また、松竹歌舞伎会(※)におけるチケットの先行発売日に関しても、あまり納得できていない。

※松竹歌舞伎会⋯松竹株式会社が運営する会。会員はチケットの優先販売などのサービスを受けられる。

これまで関西では、松竹歌舞伎会の会員ランクに関係なく、チケットが同じ日に発売されていた。
それが、御名残大歌舞伎公演は東京と同じように、会員ランクによって発売日が分かれたのだ。

東京に比べると関西は歌舞伎の興行本数が少ないため、関西だけで歌舞伎を観ていると、通常会員のままランクアップしない人が多いのではと思う。
しかしランクごとに発売日が変わると、特別会員とゴールド会員のほうが発売日は早いため、通常会員は少し出遅れることになる。

もとはといえば通常会員のままでいた自分に原因はあるし、今回ランクによって発売日を変えた背景には、さまざまな事情があるのだろう。

ただ、通常会員がチケットを買える頃には5月の千穐楽はすでに空席がなく、選ぶという選択肢すら手に入れられなかったことは心残りだ。

これからも大阪で歌舞伎を

松竹座の建物は取り壊しが決まっているが、この先も道頓堀に芝居小屋を残せるよう、松竹と大阪府市が協議するらしい。

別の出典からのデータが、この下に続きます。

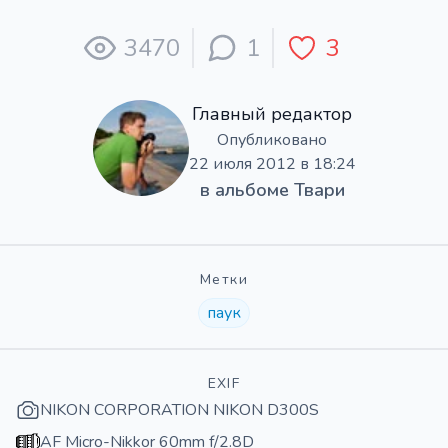
3470
1
3
Главный редактор
Опубликовано
22 июля 2012 в 18:24
в альбоме
Твари
Метки
паук
EXIF
NIKON CORPORATION NIKON D300S
AF Micro-Nikkor 60mm f/2.8D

最近の道頓堀の雰囲気を見ていると、芝居小屋を作るのに適した土地なのかどうかは正直わからない。とても混雑しているし、個人的には観劇以外であまり長居したくない場所になっている。

それでも、若い世代の人が歌舞伎に触れられるよう、ぜひ大阪に歌舞伎を上演できる芝居小屋を作ってほしい。
いち歌舞伎ファンとして、今後の推移を見守りたいと思う。

最後に。
松竹座、ありがとう。また会う日が来ることを願いつつ、さようなら。